Treatment Strategies - Plugging the Holes
- Initial Control & Resuscitation:
- Direct pressure; tourniquet (last resort, document application time).
- ATLS: Permissive hypotension (target SBP 80-90 mmHg) until definitive hemorrhage control.
- Balanced transfusion: 1:1:1 (PRBC:FFP:Platelets).
- Surgical Principles & Techniques:
- Achieve proximal & distal vascular control. Use vessel loops, clamps, or Fogarty catheter for temporary occlusion.
- Repair Options:
- Lateral arteriorrhaphy (simple lacerations).
- End-to-end anastomosis (clean transections).
- Interposition graft: Autologous vein (e.g., saphenous) ideal, especially in contamination. Prosthetic if vein unavailable/large vessel.

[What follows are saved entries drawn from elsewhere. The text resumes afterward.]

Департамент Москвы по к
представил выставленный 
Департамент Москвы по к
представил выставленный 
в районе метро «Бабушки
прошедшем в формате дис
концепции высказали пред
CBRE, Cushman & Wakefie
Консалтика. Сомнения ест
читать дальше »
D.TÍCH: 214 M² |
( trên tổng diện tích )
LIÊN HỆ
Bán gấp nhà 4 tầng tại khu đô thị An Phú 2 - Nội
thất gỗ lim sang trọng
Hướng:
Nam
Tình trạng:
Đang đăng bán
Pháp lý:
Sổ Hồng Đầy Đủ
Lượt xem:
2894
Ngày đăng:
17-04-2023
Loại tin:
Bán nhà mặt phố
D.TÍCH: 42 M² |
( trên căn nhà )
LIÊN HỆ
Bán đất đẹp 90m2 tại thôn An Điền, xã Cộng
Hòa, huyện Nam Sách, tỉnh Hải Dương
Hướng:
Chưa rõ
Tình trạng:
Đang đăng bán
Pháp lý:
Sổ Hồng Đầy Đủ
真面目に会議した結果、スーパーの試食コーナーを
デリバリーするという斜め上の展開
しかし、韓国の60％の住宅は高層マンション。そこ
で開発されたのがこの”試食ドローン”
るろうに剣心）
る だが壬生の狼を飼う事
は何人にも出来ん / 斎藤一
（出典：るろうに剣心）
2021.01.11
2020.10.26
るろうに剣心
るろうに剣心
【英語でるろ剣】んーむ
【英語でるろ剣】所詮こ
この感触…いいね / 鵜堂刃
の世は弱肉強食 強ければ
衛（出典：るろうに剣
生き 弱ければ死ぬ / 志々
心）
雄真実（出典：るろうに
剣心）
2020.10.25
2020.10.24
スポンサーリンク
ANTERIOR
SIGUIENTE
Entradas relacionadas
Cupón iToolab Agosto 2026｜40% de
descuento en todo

- Ligation: For non-critical arteries if limb perfusion adequate.
- Damage Control Surgery (DCS): Temporary Intravascular Shunt (TIVS) to restore flow quickly in unstable patients or complex injuries.
- Adjunctive Measures:
- Fasciotomy: Mandatory for established compartment syndrome or prophylactically if ischemia > 4-6 hours.

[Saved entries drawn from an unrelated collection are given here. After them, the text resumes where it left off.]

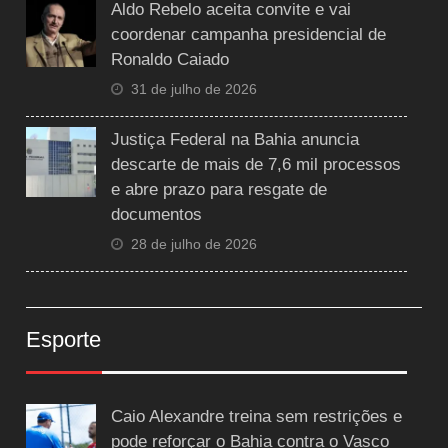
Aldo Rebelo aceita convite e vai
coordenar campanha presidencial de
Ronaldo Caiado
31 de julho de 2026
Justiça Federal na Bahia anuncia
descarte de mais de 7,6 mil processos
e abre prazo para resgate de
documentos
28 de julho de 2026
Esporte
Caio Alexandre treina sem restrições e
pode reforçar o Bahia contra o Vasco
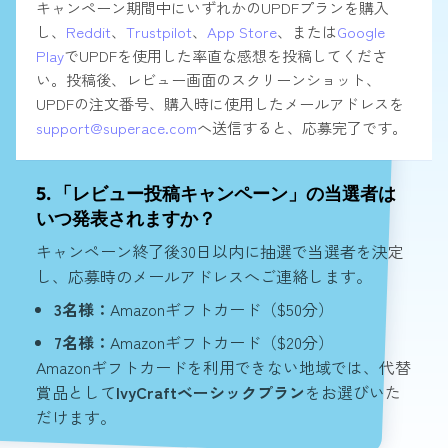
キャンペーン期間中にいずれかのUPDFプランを購入
し、
Reddit
、
Trustpilot
、
App Store
、または
Google
Play
でUPDFを使用した率直な感想を投稿してくださ
い。投稿後、レビュー画面のスクリーンショット、
UPDFの注文番号、購入時に使用したメールアドレスを
support@superace.com
へ送信すると、応募完了です。
5. 「レビュー投稿キャンペーン」の当選者は
いつ発表されますか？
キャンペーン終了後30日以内に抽選で当選者を決定
し、応募時のメールアドレスへご連絡します。
3名様：
Amazonギフトカード（$50分）
7名様：
Amazonギフトカード（$20分）
Amazonギフトカードを利用できない地域では、代替
賞品として
IvyCraftベーシックプラン
をお選びいた
だけます。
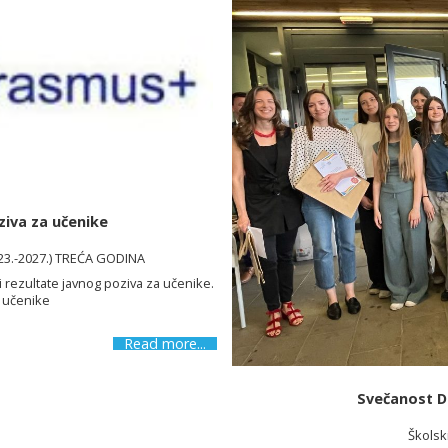
ziva za učenike
023.-2027.) TREĆA GODINA
i rezultate javnog poziva za učenike.
a učenike
Read more...
Svečanost Da
Školsk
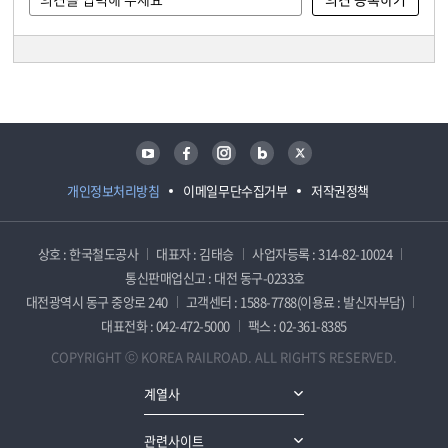
담당자 정보
담당자 정보
유튜브
페이스북
인스타그램
블로그
트위터
개인정보처리방침
이메일무단수집거부
저작권정책
상호 : 한국철도공사
대표자 : 김태승
사업자등록 : 314-82-10024
통신판매업신고 : 대전 동구-0233호
대전광역시 동구 중앙로 240
고객센터 : 1588-7788(이용료 : 발신자부담)
대표전화 : 042-472-5000
팩스 : 02-361-8385
COPYRIGHT ⓒ KOREA RAILROAD. ALL RIGHTS RESERVED.
계열사
관련사이트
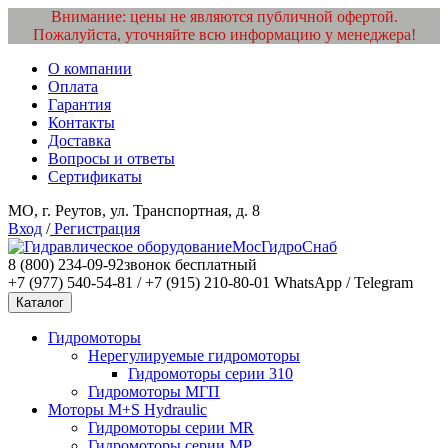
Внимание: цены не являются публичной офертой.
Пожалуйста, уточняйте всю информацию у менеджера!
О компании
Оплата
Гарантия
Контакты
Доставка
Вопросы и ответы
Сертификаты
МО, г. Реутов, ул. Транспортная, д. 8
Вход
/
Регистрация
МосГидроСнаб
8 (800) 234-09-92
звонок бесплатный
+7 (977) 540-54-81 / +7 (915) 210-80-01
WhatsApp / Telegram
Каталог
Гидромоторы
Нерегулируемые гидромоторы
Гидромоторы серии 310
Гидромоторы МГП
Моторы M+S Hydraulic
Гидромоторы серии MR
Гидромоторы серии MP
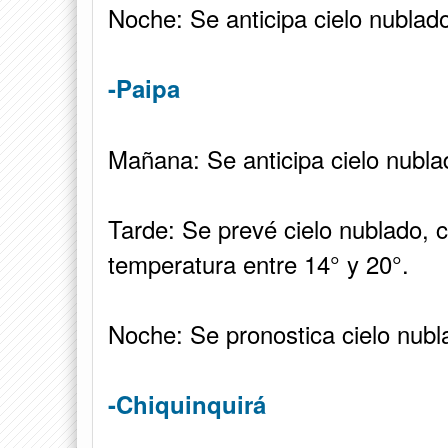
Noche: Se anticipa cielo nublad
-Paipa
Mañana: Se anticipa cielo nubla
Tarde: Se prevé cielo nublado, c
temperatura entre 14° y 20°.
Noche: Se pronostica cielo nubl
-Chiquinquirá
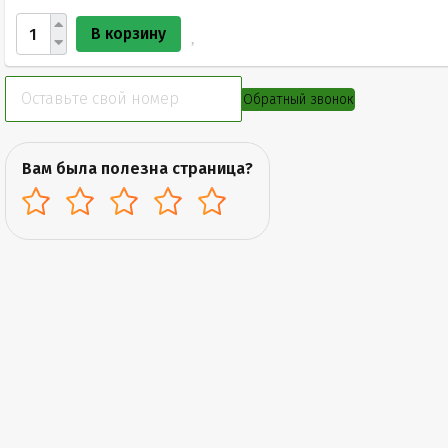
В корзину
Обратный звонок
Вам была полезна страница?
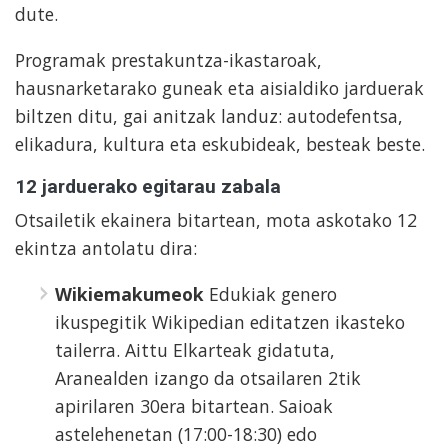
dute.
Programak prestakuntza-ikastaroak,
hausnarketarako guneak eta aisialdiko jarduerak
biltzen ditu, gai anitzak landuz: autodefentsa,
elikadura, kultura eta eskubideak, besteak beste.
12 jarduerako egitarau zabala
Otsailetik ekainera bitartean, mota askotako 12
ekintza antolatu dira:
Wikiemakumeok
Edukiak genero
ikuspegitik Wikipedian editatzen ikasteko
tailerra. Aittu Elkarteak gidatuta,
Aranealden izango da otsailaren 2tik
apirilaren 30era bitartean. Saioak
astelehenetan (17:00-18:30) edo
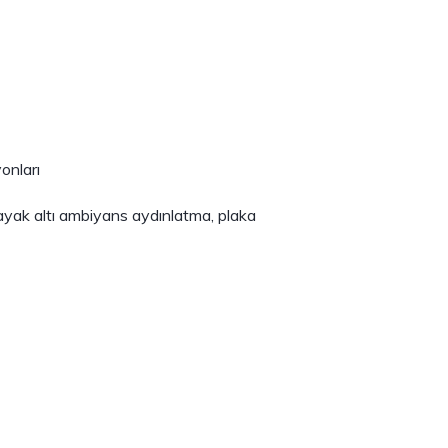
onları
 ayak altı ambiyans aydınlatma, plaka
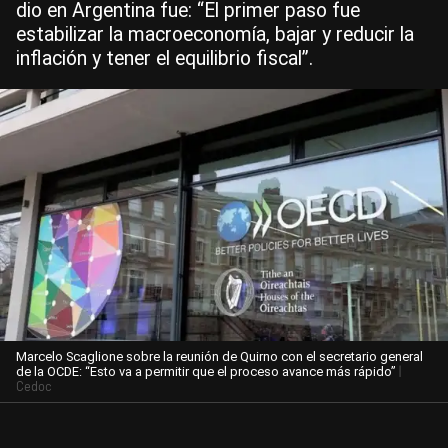
dio en Argentina fue: “El primer paso fue
estabilizar la macroeconomía, bajar y reducir la
inflación y tener el equilibrio fiscal”.
Marcelo Scaglione sobre la reunión de Quirno con el secretario general
|
de la OCDE: “Esto va a permitir que el proceso avance más rápido”
Cedoc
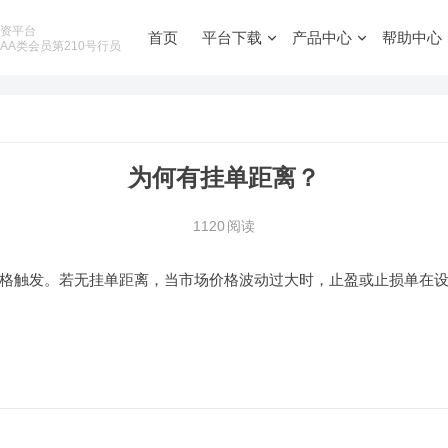
投资平台
首页
平台下载
产品中心
帮助中心
AA类会员第210号行员
为何有挂单距离？
1120
阅读
格触发。若无挂单距离，当市场价格波动过大时，止盈或止损单在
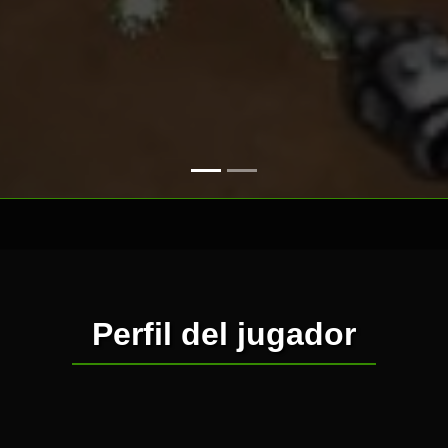
Perfil del jugador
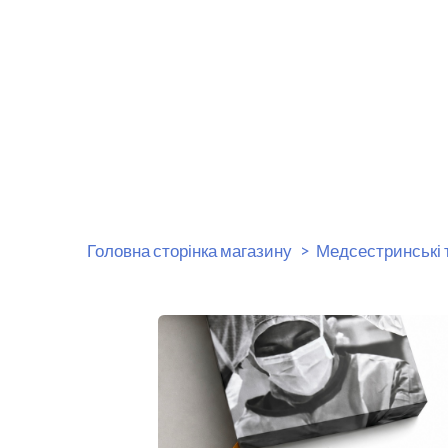
Головна сторінка магазину
Медсестринські 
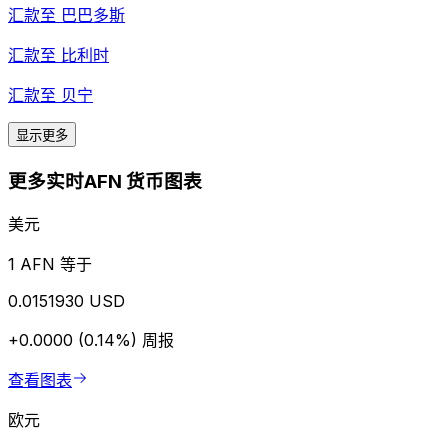
汇款至
巴巴多斯
汇款至
比利时
汇款至
贝宁
显示更多
更多实时AFN 货币图表
美元
1 AFN 等于
0.0151930 USD
+0.0000 (0.14%)
周报
查看图表
欧元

- Endovascular Management (selected cases): Covered stents for pseudoaneurysms/fistulas; embolization for non-critical vessel bleeding.
⭐ Prophylactic fasciotomy is indicated if revascularization occurs after 4-6 hours of warm ischemia time to prevent reperfusion injury and compartment syndrome.

Complications & Regional Injuries - Aftermath & Hotspots
- Immediate/Early Complications:
- Persistent Hemorrhage, Re-thrombosis
- Compartment Syndrome (⚠️ intracompartmental pressure >30 mmHg or ΔP < 30 mmHg; requires fasciotomy)
- Infection, Missed associated injuries
- Late Sequelae:
- Pseudoaneurysm, Arteriovenous Fistula (AVF)
- Chronic Limb Ischemia, Claudication
- Venous Thromboembolism (VTE), Neuropathy, Chronic Pain
- Amputation
- Key Regional Considerations:
- Neck (Zones I,II,III): Vertebral artery injury (posterior stroke risk).
- Thorax: Great vessel injury (e.g., Aorta, SVC, PA); high mortality.
- Abdomen: Retroperitoneal hematoma; Aorto-iliac/caval injuries.
- Extremities:
- Popliteal artery (⚠️ highest amputation risk if repair delayed > 6-8 hrs).
- Brachial artery (risk of Volkmann's ischemic contracture).
⭐ Hard signs of vascular injury (Pulsatile bleeding, Palpable thrill, Audible bruit, Expanding hematoma, Signs of distal ischemia) mandate surgical exploration.
High‑Yield Points - ⚡ Biggest Takeaways
- Hard signs (pulsatile bleed, expanding hematoma, absent pulse, thrill/bruit) mandate surgical exploration.
- Soft signs (history of bleed, diminished pulse, nerve deficit) warrant CTA or Doppler.
- ABI < 0.9 indicates arterial injury in extremity trauma; investigate.
- Compartment syndrome (pain out of proportion, 6 Ps) requires urgent fasciotomy.
- Temporary shunts are limb-saving in damage control or delayed repair.
- Proximal and distal control is key before vascular repair.
- Blunt aortic injury commonly occurs at the aortic isthmus.